Many of us have had extensive ongoing conversation about the Big Study (CFR) that caught media attention last week. That conversation has included much thoughtful feedback from the authors of the study. That’s how it should be. A good, ongoing discussion delving into technical details and considering alternative policy implications. I received the following kind note from one of the study authors, John Friedman, in which he addresses three major points in my critique:
Thank you very much for your thorough and well-reasoned comment on our paper. You raise three major concerns with the study in your post which we’d like to address. First, you write that “just because teacher VA scores in a massive data set show variance does not mean that we can identify with any level of precision or accuracy which individual teachers … are “good” and which are “bad.” You are certainly correct that there is lots of noise in the measurement of quality for any individual teacher. But I don’t think it is right that we cannot identify individual teachers’ quality with any precision. In fact, our value-added estimates for individual teachers come with confidence intervals that exactly quantify the degree of uncertainty, as we discuss in Section 6.2 of the paper. For instance, if after 3 average-sized classrooms a teacher had VA of -0.2, which is 2 standard deviations below the mean, would have a confidence interval of approximately [-0.41,0.01]. This range implies that there is a 80% chance that the teacher is among the worst 15% in the system, and less than a 5% chance that the teacher is better than average. Importantly, we take account of this teacher-level uncertainty in our calculations in Figure 10. Even taking account of this uncertainly, replacing this teacher with an average one would generate $190K in NPV future earnings for the students per classroom. Thus, even taking into account imprecision, value-added still provides useful information about individual teachers. The imprecision does imply that we should use other measures (such as principal ratings or student feedback) in combination with VA (more on this below).

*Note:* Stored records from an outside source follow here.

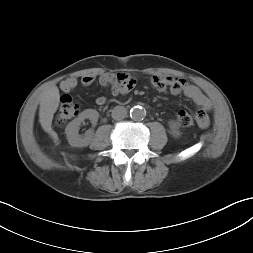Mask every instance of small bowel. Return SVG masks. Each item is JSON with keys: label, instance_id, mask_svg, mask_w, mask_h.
<instances>
[{"label": "small bowel", "instance_id": "obj_1", "mask_svg": "<svg viewBox=\"0 0 253 253\" xmlns=\"http://www.w3.org/2000/svg\"><path fill=\"white\" fill-rule=\"evenodd\" d=\"M96 79L101 86H111L114 95L126 94L132 89L135 84L134 78L127 73H104L98 77L94 75H85L81 77L80 80L75 77L67 78L61 82L60 88L64 92H70L77 87L79 82L83 86H90L95 82ZM151 82L158 91H169L172 95H185L199 107L196 112V119L199 126L201 128L208 127L209 118L207 113L211 109V103L209 99L204 96L197 87L186 83L182 79L163 75L153 76ZM106 103L107 98L104 96H100L96 99V104L99 106H103Z\"/></svg>", "mask_w": 253, "mask_h": 253}]
</instances>
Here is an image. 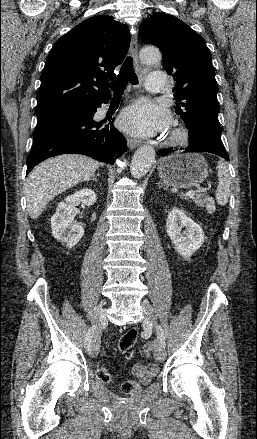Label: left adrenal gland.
Masks as SVG:
<instances>
[{
    "label": "left adrenal gland",
    "mask_w": 257,
    "mask_h": 439,
    "mask_svg": "<svg viewBox=\"0 0 257 439\" xmlns=\"http://www.w3.org/2000/svg\"><path fill=\"white\" fill-rule=\"evenodd\" d=\"M159 188H163V184H161V185L159 186Z\"/></svg>",
    "instance_id": "obj_1"
}]
</instances>
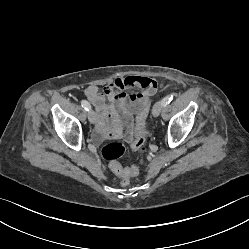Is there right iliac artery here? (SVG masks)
Instances as JSON below:
<instances>
[{
    "mask_svg": "<svg viewBox=\"0 0 249 249\" xmlns=\"http://www.w3.org/2000/svg\"><path fill=\"white\" fill-rule=\"evenodd\" d=\"M81 106L86 110L89 111L91 109L90 104L86 100L81 101Z\"/></svg>",
    "mask_w": 249,
    "mask_h": 249,
    "instance_id": "82829eb1",
    "label": "right iliac artery"
}]
</instances>
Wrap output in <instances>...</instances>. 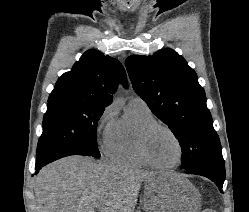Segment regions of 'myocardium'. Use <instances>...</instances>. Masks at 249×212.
Instances as JSON below:
<instances>
[{
	"label": "myocardium",
	"instance_id": "1",
	"mask_svg": "<svg viewBox=\"0 0 249 212\" xmlns=\"http://www.w3.org/2000/svg\"><path fill=\"white\" fill-rule=\"evenodd\" d=\"M158 130L167 132L169 135H171L174 140L176 141L178 147H179V159L175 164L172 165H163L154 160L152 157L150 150H149V142L151 139V136ZM139 149L142 157L144 160L151 166L156 167L158 169H175L177 168L183 161L185 150L182 141L178 137V135L167 125L153 122L150 124H147L143 129L140 131L139 134Z\"/></svg>",
	"mask_w": 249,
	"mask_h": 212
}]
</instances>
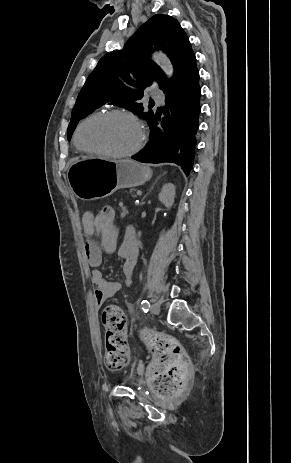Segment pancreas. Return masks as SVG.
<instances>
[{
    "mask_svg": "<svg viewBox=\"0 0 291 463\" xmlns=\"http://www.w3.org/2000/svg\"><path fill=\"white\" fill-rule=\"evenodd\" d=\"M135 192H136V189L132 188V189H130L129 191H126L125 193H126V196H127V197L135 198V197H136Z\"/></svg>",
    "mask_w": 291,
    "mask_h": 463,
    "instance_id": "obj_1",
    "label": "pancreas"
}]
</instances>
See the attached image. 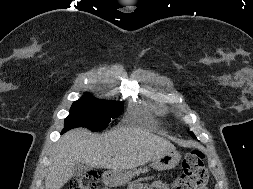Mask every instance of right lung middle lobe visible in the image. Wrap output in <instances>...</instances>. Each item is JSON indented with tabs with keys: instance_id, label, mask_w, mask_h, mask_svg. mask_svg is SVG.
Here are the masks:
<instances>
[{
	"instance_id": "right-lung-middle-lobe-1",
	"label": "right lung middle lobe",
	"mask_w": 253,
	"mask_h": 189,
	"mask_svg": "<svg viewBox=\"0 0 253 189\" xmlns=\"http://www.w3.org/2000/svg\"><path fill=\"white\" fill-rule=\"evenodd\" d=\"M124 104L114 101H101L85 96L75 101L70 109L69 116L65 119L62 133L75 127H86L92 131H101L108 127L111 119L118 117Z\"/></svg>"
}]
</instances>
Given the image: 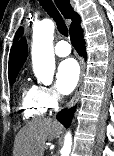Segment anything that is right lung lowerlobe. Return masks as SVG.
<instances>
[{
    "label": "right lung lower lobe",
    "mask_w": 114,
    "mask_h": 156,
    "mask_svg": "<svg viewBox=\"0 0 114 156\" xmlns=\"http://www.w3.org/2000/svg\"><path fill=\"white\" fill-rule=\"evenodd\" d=\"M70 37L71 42L73 46L75 47L76 51L79 53V55L84 56L86 55V48H85V42L83 40V32L80 27V24L75 26L70 31ZM76 106L71 108L70 110H63L57 115L58 121H60L65 127H68L71 123V120L73 118L74 112H75Z\"/></svg>",
    "instance_id": "1"
}]
</instances>
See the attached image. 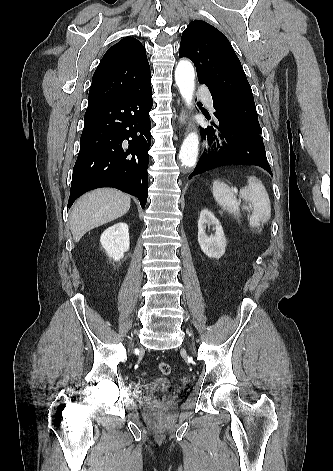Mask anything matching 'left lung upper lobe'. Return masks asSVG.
<instances>
[{"instance_id":"5c2ea615","label":"left lung upper lobe","mask_w":333,"mask_h":471,"mask_svg":"<svg viewBox=\"0 0 333 471\" xmlns=\"http://www.w3.org/2000/svg\"><path fill=\"white\" fill-rule=\"evenodd\" d=\"M179 56L192 60L198 81L208 86L221 115L261 137L251 87L230 42L219 30L201 20L191 21L182 34Z\"/></svg>"}]
</instances>
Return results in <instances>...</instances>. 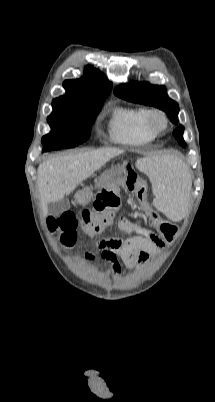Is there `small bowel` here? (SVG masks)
I'll return each mask as SVG.
<instances>
[{
    "label": "small bowel",
    "instance_id": "obj_1",
    "mask_svg": "<svg viewBox=\"0 0 215 402\" xmlns=\"http://www.w3.org/2000/svg\"><path fill=\"white\" fill-rule=\"evenodd\" d=\"M120 229L125 233L136 232L138 236L126 240L108 238L97 242L98 256L110 264L114 275H118L121 269L117 257L122 258L129 269H134L146 263L165 247L163 238L149 228L132 222L126 228ZM85 257L89 262L95 260V255L92 253H87Z\"/></svg>",
    "mask_w": 215,
    "mask_h": 402
}]
</instances>
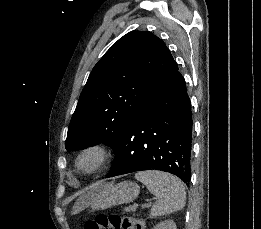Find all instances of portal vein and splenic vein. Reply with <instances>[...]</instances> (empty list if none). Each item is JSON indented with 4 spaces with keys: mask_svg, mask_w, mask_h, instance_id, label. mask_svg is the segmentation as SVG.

Your second concern is about the policy implications of the study, in particular the quotations given by my co-author and I for the NYT article, which give the impression that we view dismissing low-VA teachers as the best solution. These quotes were taken out of context and we’d like to clarify our actual position. As we emphasize in our executive summary and paper, the policy implications of the study are not completely clear. What we know is that great teachers have great value and that test-score based VA measures can be useful in identifying such teachers. In the long run, the best way to improve teaching will likely require making teaching a highly prestigious and well rewarded profession that attracts top talent. Our interpretation of the policy implications of the paper is better reflected in this article we wrote for the New York Times.
Finally, you suggest to your readers that the earnings gains from replacing a bottom-5% teacher with an average one are small — only $250 per year. This is an arithmetic error due to not adjusting for discounting. We discount all gains back to age 12 at a 5% interest rate in order to put everything in today’s dollars, which is standard practice in economics. Your calculation requires the undiscounted gain (i.e. summing the cumulative earnings impact), which is $50,000 per student for a 1 SD better teacher (84th pctile vs 50th pctile) in one grade. Discounted back to age 12 at a 5% interest rate, $50K is equivalent to about $9K. $50,000 over a lifetime – around $1,000 per year – is still only a moderate amount, but we think it would be implausible that a single teacher could do more than that on average. So the magnitudes strike us as reasonable yet important. It sounds like many readers make this discounting mistake, so it might be helpful to correct your calculation so that your readers have the facts right (the paper itself also provides these calculations in Appendix Table 14).
Thank you again for your thoughtful post, we hope look forward to reading your comments on our work and others in the future.
I do have comments in response to each of these points, as well as a few additional thoughts. And I certainly welcome any additional response from John or the other authors.
On precision & accuracy
The first point above addresses only the confidence interval around a teacher’s VA estimate for the teacher in the bottom 15%. Even then, if we were to use the VA estimate as a blunt instrument (acknowledging that the paper does not make such a recommendation – but does simulate it as an option) for deselection, this would result in a 20% chance of dismissing teachers who are not legitimately in the bottom 15% (5% who are actually above average), given three years of data. Yes, that’s far better than break even (after waiting three full years), and permits one to simulate a positive effect of replacing the bottom 15% (in purely hypothetical terms, holding lots of stuff constant). But acting on this information, accepting a 1/5 misfire rate to generate a small marginal benefit, might still have a chilling effect on future teacher supply (given the extent that the error is entirely out of their control).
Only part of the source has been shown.